Sharp volatility in Chinese financial markets has helped push the Chinese Yuan to fresh five-year lows, and official reactions have made it clear that China’s central bank is prepared to allow further USD/CNY appreciation. The Offshore Chinese Yuan (CNH) has likewise followed the reference rate sharply lower, but it is important to know that the spread between the offshore and onshore has suddenly surged to its largest on record. Why does this matter?

The CNY is officially the currency which is managed by the People’s Bank of China, while the CNH is the currency allowed to trade offshore (see more here). Hence traders who wish to gain exposure to the Chinese Yuan will do so through the CNH.

The CNH has historically traded within a very narrow range against the benchmark CNY as traders anticipate the People’s Bank of China will keep volatility low in the benchmark domestic currency. Yet a recent surge in the USD/CNH warns that many fear the Chinese central bank may look to force further depreciation in the CNY. And indeed, this is one of the clear signs which warn of the potential for volatility ahead.

Spread between USD/CNY and USD/CNH Grows Near Record as Traders Fear Volatility

Strong Trend Favors USD/CNH Gains, but Watch this Key Risk

Data source: Bloomberg

The People’s Bank of China has responded to such pressures by saying it maintains the ability to keep the CNY stable, and it has likewise made it clear that the Yuan could in fact appreciate at any moment. Chinese officials are clearly under pressure domestically and internationally.

And herein lies the difficulty: The USD/CNH remains in a clear uptrend, but we cannot rule out a sharp countertrend move if and when the PBOC decides it must reaffirm its commitment to exchange rate flexibility.

Such uncertainty can be seen both in the spread between the USD/CNH and USD/CNY (chart above) as well as a sharp jump in volatility prices for the CNH.

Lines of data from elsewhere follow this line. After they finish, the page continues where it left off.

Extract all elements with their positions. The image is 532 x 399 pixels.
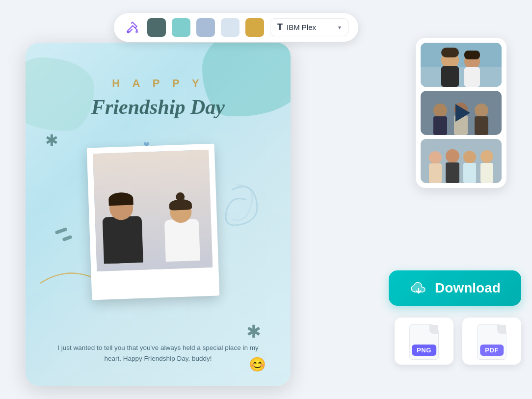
- caption-text: I just wanted to tell you that you've al…: [26, 343, 291, 364]
- download-button[interactable]: Download: [389, 270, 521, 306]
- media-strip: [416, 38, 506, 188]
- font-selector[interactable]: T IBM Plex ▾: [270, 18, 348, 36]
- download-icon: [409, 279, 428, 297]
- dash-decoration-1: [55, 227, 68, 234]
- polaroid-photo-image: [93, 149, 213, 271]
- svg-rect-22: [446, 162, 459, 183]
- font-name: IBM Plex: [287, 23, 334, 31]
- play-button[interactable]: [455, 104, 470, 122]
- font-t-icon: T: [277, 22, 283, 32]
- polaroid-photo-frame: [87, 143, 220, 300]
- chevron-down-icon: ▾: [338, 24, 341, 31]
- svg-rect-7: [464, 67, 480, 87]
- svg-rect-24: [480, 163, 493, 183]
- friendship-day-title: Friendship Day: [26, 96, 291, 118]
- happy-text: H A P P Y: [26, 77, 291, 90]
- svg-rect-4: [441, 66, 459, 87]
- color-swatch-mint[interactable]: [172, 18, 190, 37]
- main-container: T IBM Plex ▾ H A P P Y Friendship Day ✱ …: [26, 13, 506, 386]
- media-thumbnail-3[interactable]: [421, 139, 502, 183]
- media-thumbnail-1[interactable]: [421, 43, 502, 87]
- svg-point-20: [480, 150, 493, 163]
- svg-rect-23: [463, 163, 476, 183]
- asterisk-left-decoration: ✱: [45, 131, 58, 150]
- download-label: Download: [435, 280, 501, 296]
- swirl-decoration: [222, 180, 266, 239]
- design-card: H A P P Y Friendship Day ✱ ♥ ✱: [26, 43, 291, 386]
- png-badge: PNG: [412, 345, 436, 356]
- color-swatch-light-blue[interactable]: [196, 18, 215, 37]
- png-format-card[interactable]: PNG: [395, 318, 453, 365]
- color-swatch-pale-blue[interactable]: [221, 18, 239, 37]
- paint-bucket-icon[interactable]: [124, 19, 141, 36]
- svg-point-17: [429, 151, 442, 164]
- file-formats-container: PNG PDF: [395, 318, 521, 365]
- asterisk-right-decoration: ✱: [246, 321, 261, 342]
- svg-rect-5: [441, 48, 459, 57]
- svg-point-0: [135, 30, 138, 32]
- toolbar: T IBM Plex ▾: [114, 13, 358, 42]
- svg-point-18: [446, 149, 459, 163]
- dash-decoration-2: [62, 235, 72, 241]
- color-swatch-dark-teal[interactable]: [147, 18, 166, 37]
- svg-point-19: [463, 151, 476, 163]
- media-thumbnail-2[interactable]: [421, 91, 502, 135]
- pdf-badge: PDF: [480, 345, 504, 356]
- blob-mint-decoration: [26, 57, 94, 131]
- pdf-format-card[interactable]: PDF: [462, 318, 521, 365]
- yellow-curve-decoration: [35, 264, 99, 288]
- svg-rect-21: [429, 163, 442, 183]
- svg-rect-8: [464, 51, 480, 59]
- svg-rect-2: [421, 67, 502, 87]
- color-swatch-golden[interactable]: [245, 18, 264, 37]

Traders are Pricing High Volatility for the CNH through Coming Week

Strong Trend Favors USD/CNH Gains, but Watch this Key Risk

Data source: Bloomberg. Chart: R

Traders should proceed with caution in the USD/CNH until we see a marked contraction in volatility prices as well as the spread between the CNY and CNH. The current market trend favors further USD/CNH gains, but elevated political risk means that there is likewise potential for big short-term declines.